Population aging is a trend that is being seen in many parts of the world. In Europe, for example, the percentage of the over-80 population doubled between 2001 and 2020. So, it’s not surprising that many tech companies are focusing on developing devices and services that support the elderly in their everyday life, provide assistance in emergencies, and keep track of health indicators.

Cellphones adapted to the elderly feature large keys, enlarged texts and simplified functions. In this way, the elderly can stay connected online and enjoy popular apps such as WhatsApp. The company SPC, for example, has developed ZEUS 4G PRO, an Android cellphone model with large colorful icons, physical keys to pick up and hang up, and services such as an SOS button, which warns selected contacts of an emergency. It also includes other features for family members, such as being able to remotely configure some of the phone’s features and to receive notifications if it is unusually inactive.

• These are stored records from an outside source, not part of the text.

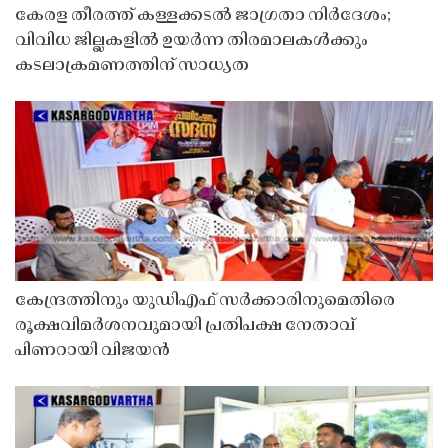
കേരള തീരത്ത് കള്ളക്കടൽ ജാഗ്രതാ നിർദേശം;
വിവിധ ജില്ലകളിൽ ഉയർന്ന തിരമാലകൾക്കും
കടലാക്രമണത്തിന് സാധ്യത
കേന്ദ്രത്തിനും യുഡിഎഫ് സർക്കാരിനുമെതിരെ
രൂക്ഷവിമർശനവുമായി പ്രതിപക്ഷ നേതാവ്
പിണറായി വിജയൻ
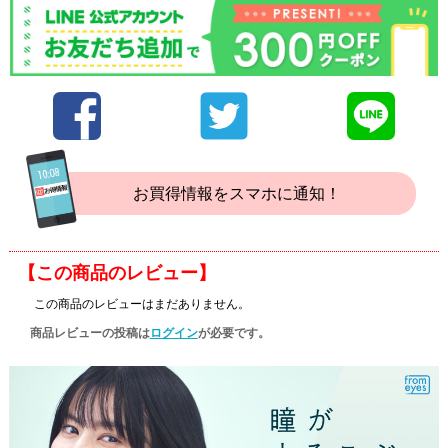
お買得情報をスマホに通知！
【この商品のレビュー】
この商品のレビューはまだありません。
商品レビューの投稿は
ログイン
が必要です。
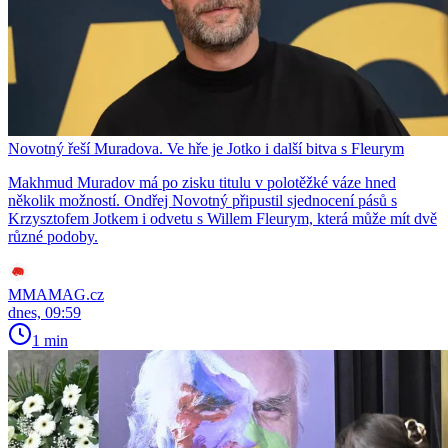
Novotný řeší Muradova. Ve hře je Jotko i další bitva s Fleurym
Makhmud Muradov má po zisku titulu v polotěžké váze hned
několik možností. Ondřej Novotný připustil sjednocení pásů s
Krzysztofem Jotkem i odvetu s Willem Fleurym, která může mít dvě
různé podoby.
MMAMAG.cz
dnes, 09:59
1 min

While cellphones are having to adapt to the needs of the elderly, wearable technology already has functions that are useful for seniors, such as counting steps, monitoring sleep and keeping track of health variables such as heart rate, blood oxygen and breathing rate. This information can help the elderly stay active and take control over their wellbeing.

Although these devices are not specifically designed for older adults, there are very simple models on the market, as well as devices that focus on these useful functions. For example, the affordable Xiaomi Smart Band 7 has more than two weeks of battery life, and monitors different health variables; and the Apple Watch SE — which is Apple’s basic model — can be linked to a family member’s iPhone, so they are notified of emergencies in the event of a fall. The device also record electrocardiograms.

GPS and vital signs

If an elderly person is easily disoriented, they may wander off or spend long bouts of time alone. A GPS locator is one way to bring peace of mind to their families. When linked to a cellphone app, these devices can tell family members exactly where they are at all times. They also establish safe areas (sounding warnings if the elderly person leaves the marked perimeter), detect falls, and include buttons that can immediately send warnings to emergency services and relatives.

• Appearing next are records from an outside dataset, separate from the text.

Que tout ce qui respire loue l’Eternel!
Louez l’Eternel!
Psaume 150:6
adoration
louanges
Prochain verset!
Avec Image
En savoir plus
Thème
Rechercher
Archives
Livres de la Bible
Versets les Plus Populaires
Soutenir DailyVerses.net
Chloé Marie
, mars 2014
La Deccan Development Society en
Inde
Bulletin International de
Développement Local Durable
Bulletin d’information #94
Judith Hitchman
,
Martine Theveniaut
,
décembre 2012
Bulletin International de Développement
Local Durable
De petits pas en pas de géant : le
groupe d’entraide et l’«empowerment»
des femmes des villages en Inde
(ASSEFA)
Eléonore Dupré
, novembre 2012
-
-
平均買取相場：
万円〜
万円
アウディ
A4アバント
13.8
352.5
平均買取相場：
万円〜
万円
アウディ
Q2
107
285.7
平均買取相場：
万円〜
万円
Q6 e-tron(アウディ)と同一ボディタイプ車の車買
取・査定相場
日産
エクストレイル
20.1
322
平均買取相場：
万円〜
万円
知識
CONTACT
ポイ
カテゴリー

Some of these devices are very discreet and look like watches, such as Nock Senior, which can also make phone calls. Others are in the shape of a keychain, such as the Leotec Tracker GPS, which allows the user to see the exact route the device has taken and its location with a margin of error of five meters. Most devices require a data connection to work and, in many cases, a monthly subscription must also be paid.

On the less digital side of technology, resistance bands, weights and dumbbells can help older adults stay active and in good physical condition. Exercise is key to reducing pain, building strength and agility, improving balance and maintaining a good heart and respiratory rate. Another useful product is foot and hand pedals. These come in active mode, where the user pedals using their own strength, and in passive form, where the movement is performed automatically, for example with this motorized pedal from Exerpeutic. In both cases, the product helps to improve blood circulation, strengthen muscles and keep the body active.

Today, it is easy to find devices to monitor all kinds of variables related to health. The most popular monitor blood pressure, such as the OMROM X7 Smart, which can detect the possibility of atrial fibrillation; and blood glucose, such as the Sinocare kit, which has auto calibration technology. In addition to these products, there are other less well-known devices, such as pulse oximeters (which measure the saturation of oxygen in red blood cells) and ECG sensors. There are also smart pillboxes such Ellie, which sends reminders to take pills and runs reports to see if all doses have been taken.